30 de abril 2017 , 11:59 p.m.

Aunque supone uno de los intentos más serios de reforma política de las últimas décadas, esta iniciativa (derivada del Acuerdo de Paz) ha sido subestimada o mal interpretada.

En un país caracterizado por una inclinación irrazonable hacia las reformas políticas, llama la atención el poco interés que ha suscitado la presentación de los ejes de trabajo de la Misión Electoral Especial (MEE), creada en virtud del acuerdo de paz entre el Gobierno y las Farc. Este tema apenas mereció unas breves y escasas declaraciones de políticos, así como columnas de opinión con juicios en su mayoría críticos y argumentos casi siempre muy pobres.

La recepción callada es paradójica porque, al revés de lo ocurrido con todas las demás propuestas recientes al respecto (particularmente, la mal lograda reforma de equilibrio de poderes), la de la MEE se basa en un diagnóstico sólido, responde a objetivos relativamente claros que se desprenden en parte de los acuerdos de paz y, sobre todo, se caracteriza por ser integral. Además, se ha nutrido de las recomendaciones de muchos actores políticos y expertos en ello.
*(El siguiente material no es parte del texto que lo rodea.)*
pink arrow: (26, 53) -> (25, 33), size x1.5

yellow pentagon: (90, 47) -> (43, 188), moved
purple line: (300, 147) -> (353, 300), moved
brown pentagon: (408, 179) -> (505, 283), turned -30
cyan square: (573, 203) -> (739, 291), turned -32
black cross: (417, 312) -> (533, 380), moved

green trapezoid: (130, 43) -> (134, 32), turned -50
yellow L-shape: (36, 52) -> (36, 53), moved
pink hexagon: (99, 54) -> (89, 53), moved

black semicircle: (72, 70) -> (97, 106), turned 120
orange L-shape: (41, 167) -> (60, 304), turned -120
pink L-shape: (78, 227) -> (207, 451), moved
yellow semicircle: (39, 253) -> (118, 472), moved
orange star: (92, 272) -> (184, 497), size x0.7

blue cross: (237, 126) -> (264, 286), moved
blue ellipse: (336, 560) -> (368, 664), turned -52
Tanto la popularidad como los peligros de las reformas político-electorales se deben básicamente a que los proyectos suelen girar alrededor de un mecanismo (la lista cerrada, el voto obligatorio, etcétera) que se presenta como la panacea. Pero este tipo de enfoques desemboca en decepción por dos razones. En primer lugar, porque no existe un dispositivo ideal. Cada instrumento tiene ventajas y desventajas en relación con diversos objetivos específicos, y su idoneidad debe juzgarse en función de las metas que se busquen.
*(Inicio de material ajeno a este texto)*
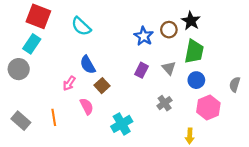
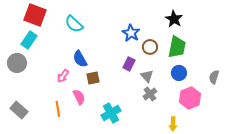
brown circle: (169, 30) -> (150, 47), moved
gray triangle: (169, 68) -> (147, 76), moved
brown square: (102, 86) -> (93, 78), turned 32
orange line: (54, 117) -> (58, 109), moved

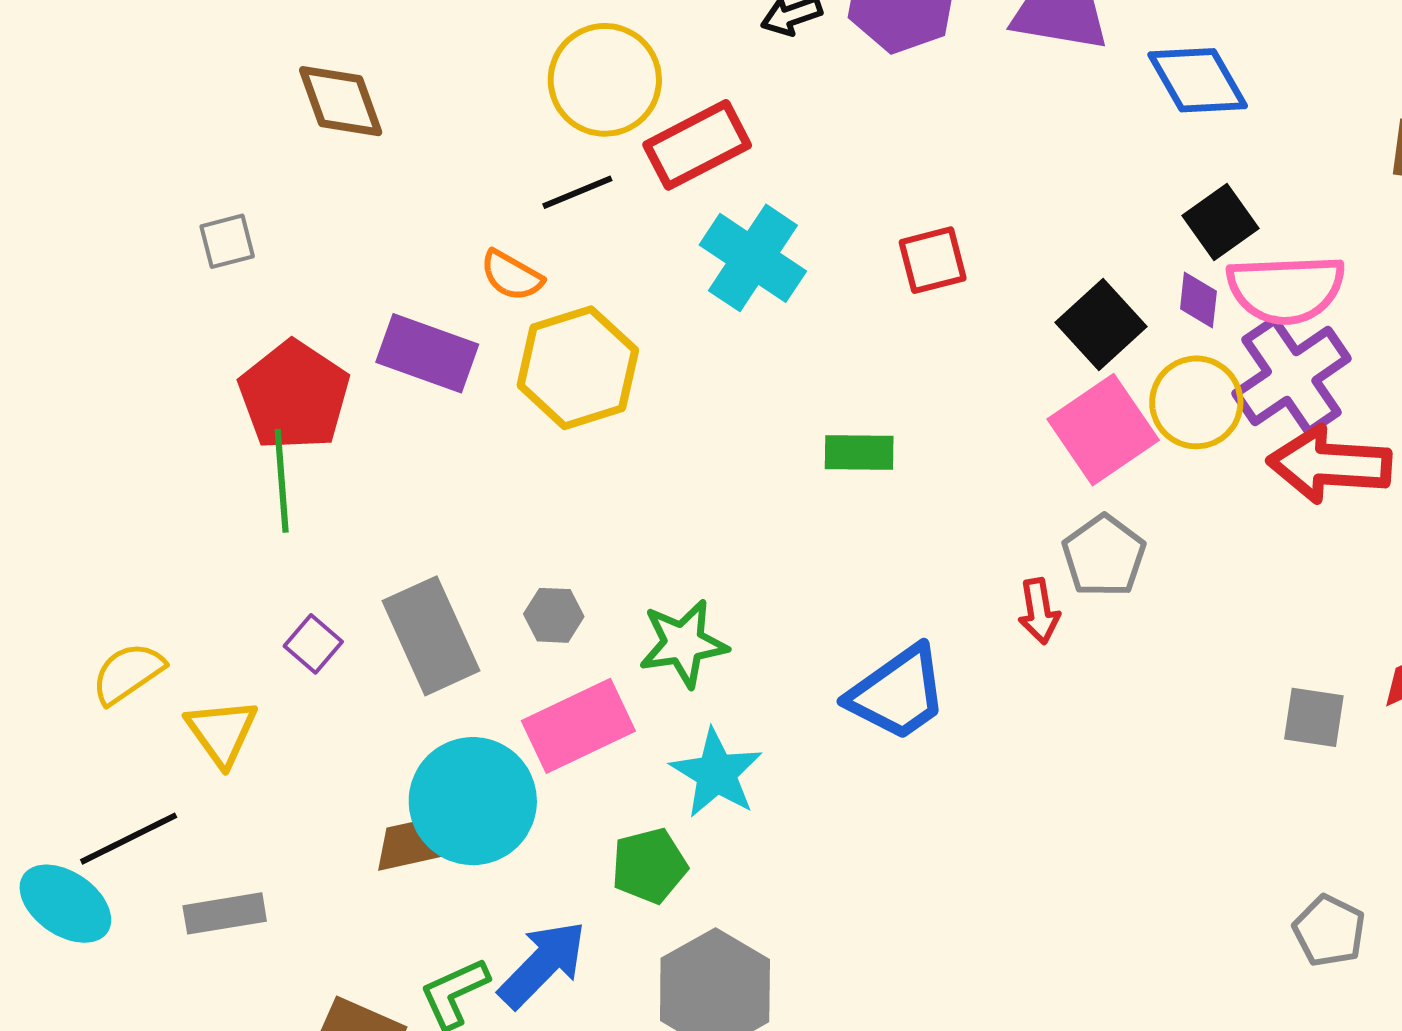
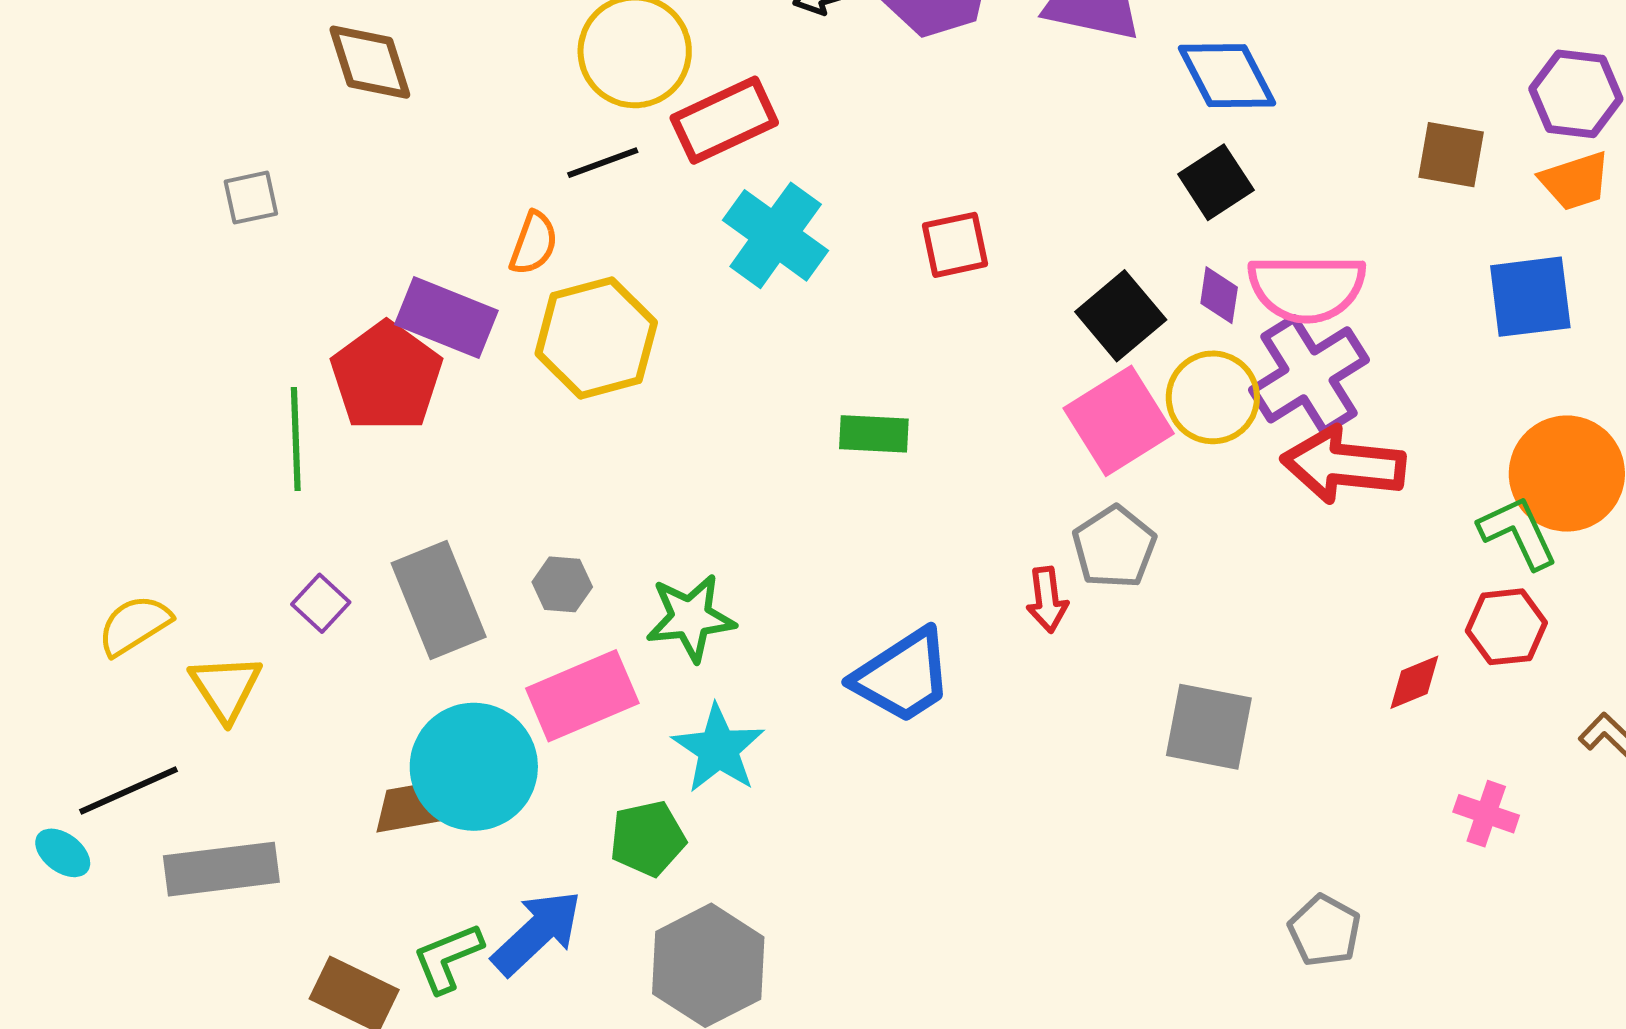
black square: (1221, 222) -> (1216, 182), moved
orange semicircle: (512, 276) -> (534, 243), turned -102
red pentagon: (294, 396) -> (386, 377), moved
gray square: (1314, 717) -> (1209, 727), moved, size x1.4
cyan ellipse: (65, 904) -> (63, 853), size x0.6
gray rectangle: (225, 913) -> (221, 869), size x1.4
Y, segundo, porque como se trata de un sistema en el cual cada elemento afecta y es afectado por el resto, cada uno de los dispositivos novedosos tiene que ser pensado como parte de un conjunto.

En este sentido, una reforma integral debe ser concebida como un equilibrio delicado entre instrumentos que se refuerzan o compensan en función de objetivos que son también opuestos o complementarios entre sí. Este es el caso de la propuesta de la MEE, y es la razón para que resulte preocupante la ligereza de las reacciones que la tomaron como una especie de catálogo, del cual podrían aceptarse o rechazarse elementos en función de consideraciones imprecisas.

Más congresistas

Una de las propuestas más criticadas ha sido el aumento del número de 166 a 200 representantes a la Cámara por consideraciones de costos o porque sería “políticamente inviable” dada la impopularidad del Congreso de la República por los escándalos de corrupción.

El argumento del costo llama la atención cuando el Gobierno multiplicó las altas consejerías, unidades administrativas y entidades autónomas sin que nadie se preocupara por justificar los gastos que ellas implican. Sorprende también la timidez de los congresistas que han sido capaces de adoptar reformas mucho más impopulares, como la reforma tributaria.

Cualquier polémica sobre el tamaño del Congreso debería empezar por reconocer un hecho: Colombia tiene un Congreso pequeño.

La relación de electores por congresista es la quinta más alta en América Latina, es decir, hay pocos congresistas en relación con la población por representar. De los cuatro países que tienen congresos relativamente más grandes que Colombia, hay que recalcar que dos, Brasil y México, son países federales donde la representación pasa también por entidades federadas. Por su parte, Ecuador y Perú son países con sistemas unicamerales.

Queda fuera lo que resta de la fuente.